I would want LOC and Dewey Decimal and other such numbers (dunno about schemes used in non-American libraries) stored with the book info so that I could find all versions of a book, e, paper, whatever.
We do reasonably well with this, but would use more. We use LCSH. It's not in the book, but is in the RDF in the cache/generated subset (see my earlier notes on this) , and of course in our catalog (i.e., the XML/RDF or MARC in "offline catalogs").
I would want to know WHEN the book was first digitized and WHEN it had been corrected, if at all. (That's important for judging the reliability of the text.)
Well, that's in there. Original is in the book, and the metadata. Updates are in the book. Your suggestions are all good ones, and I'm only providing feedback on the few where you might have some misunderstandings. -- Greg
I would want a good library search engine. When you use a library database, you're stuck with antiquated interfaces that only recognize certain terms in a certain order. Nothing at all like Google, which can give you answers even if your queries are loose and impressionistic.
Finally, I'd want a recommendation system like the ones used by Amazon or Netflix.
Ideally, I'd also like to be able to download software to organize my books on my home computer. Right now I have several thousand books that are labeled only by title and author (Villette - Bronte) and "shelved" in a homegrown folder system. Frex, Villette would be in the folder Bronte C, which would be in the folder 19th century - England. I don't think this is the best system; it's not even a good one. But it's what I can do without having to code something myself. (I'm not a programmer; I got the only C I ever got in my life in second-semester Java programming.) If PG books had all the necessary metadata and I had a program that could read that data, the program could organize my books for me.

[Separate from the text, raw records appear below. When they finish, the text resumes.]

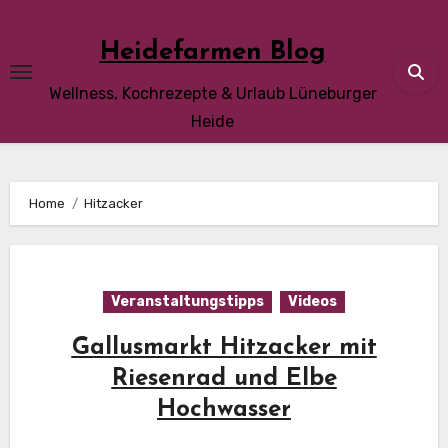
Skip
to
Heidefarmen Blog
content
Wellness, Kochrezepte & Urlaub Lüneburger
Heide
Home
Hitzacker
Veranstaltungstipps
Videos
Gallusmarkt Hitzacker mit
Riesenrad und Elbe
Hochwasser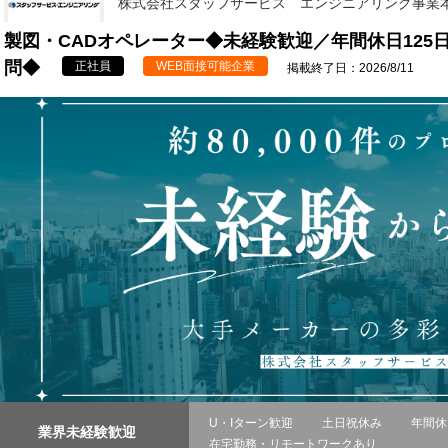
株式会社スタッフサービス エンジニアリング事業
製図・CADオペレーター◆未経験歓迎／年間休日125
問◆
正社員
WEB面接可能企業
掲載終了日：2026/8/11
U・Iターン歓迎
土日祝休み
年間休
業界未経験歓迎
在宅勤務・リモートワークあり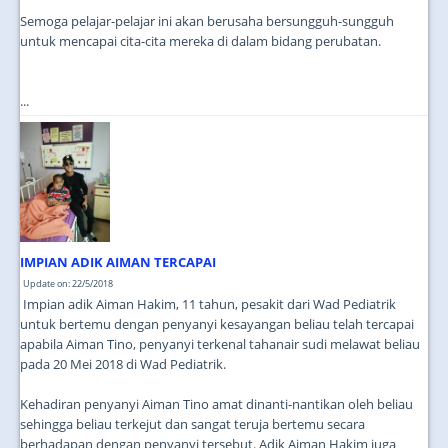
Semoga pelajar-pelajar ini akan berusaha bersungguh-sungguh
untuk mencapai cita-cita mereka di dalam bidang perubatan.
...
IMPIAN ADIK AIMAN TERCAPAI
Update on: 22/5/2018
Impian adik Aiman Hakim, 11 tahun, pesakit dari Wad Pediatrik
untuk bertemu dengan penyanyi kesayangan beliau telah tercapai
apabila Aiman Tino, penyanyi terkenal tahanair sudi melawat beliau
pada 20 Mei 2018 di Wad Pediatrik.
Kehadiran penyanyi Aiman Tino amat dinanti-nantikan oleh beliau
sehingga beliau terkejut dan sangat teruja bertemu secara
berhadapan dengan penyanyi tersebut. Adik Aiman Hakim juga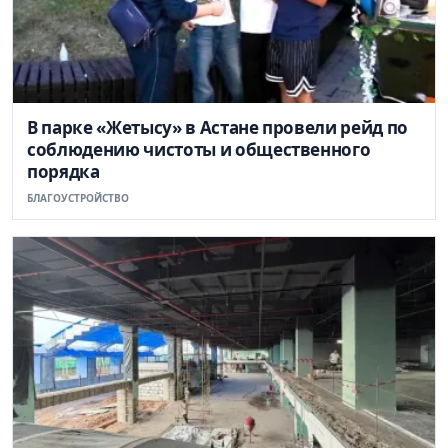
В парке «Жетысу» в Астане провели рейд по
соблюдению чистоты и общественного
порядка
БЛАГОУСТРОЙСТВО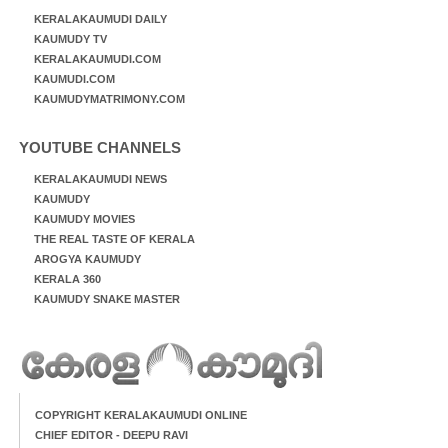
KERALAKAUMUDI DAILY
KAUMUDY TV
KERALAKAUMUDI.COM
KAUMUDI.COM
KAUMUDYMATRIMONY.COM
YOUTUBE CHANNELS
KERALAKAUMUDI NEWS
KAUMUDY
KAUMUDY MOVIES
THE REAL TASTE OF KERALA
AROGYA KAUMUDY
KERALA 360
KAUMUDY SNAKE MASTER
COPYRIGHT KERALAKAUMUDI ONLINE
CHIEF EDITOR - DEEPU RAVI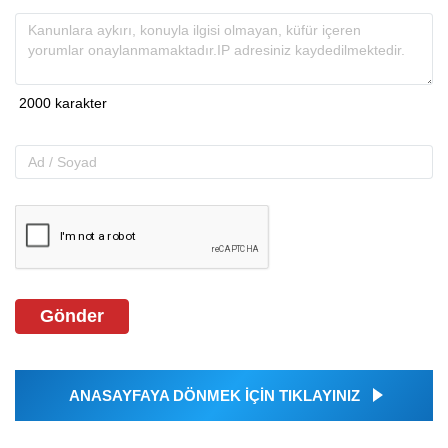
Gönder
ANASAYFAYA DÖNMEK İÇİN TIKLAYINIZ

Oh, and I'd like to be able to download ALL of an author's books at once, instead of having to do it painfully and slowly one by one. I suppose I still think like an academic. If I'm interested in Joseph Altsheler, I want to see everything he published.
That's a user's POV, not a librarian's and not a programmer's. I don't think that anything in my list is undoable. It's all been done. It's just a matter of assembling the pieces.
Yes, it looks easy from the outside. I'm guilty of "why don't we" -- often encountered in meetings -- which translates to "I have a keen idea, why don't YOU do it." Still, I've put in eight years and thousands of pages at DP, so it's not all "you do the work".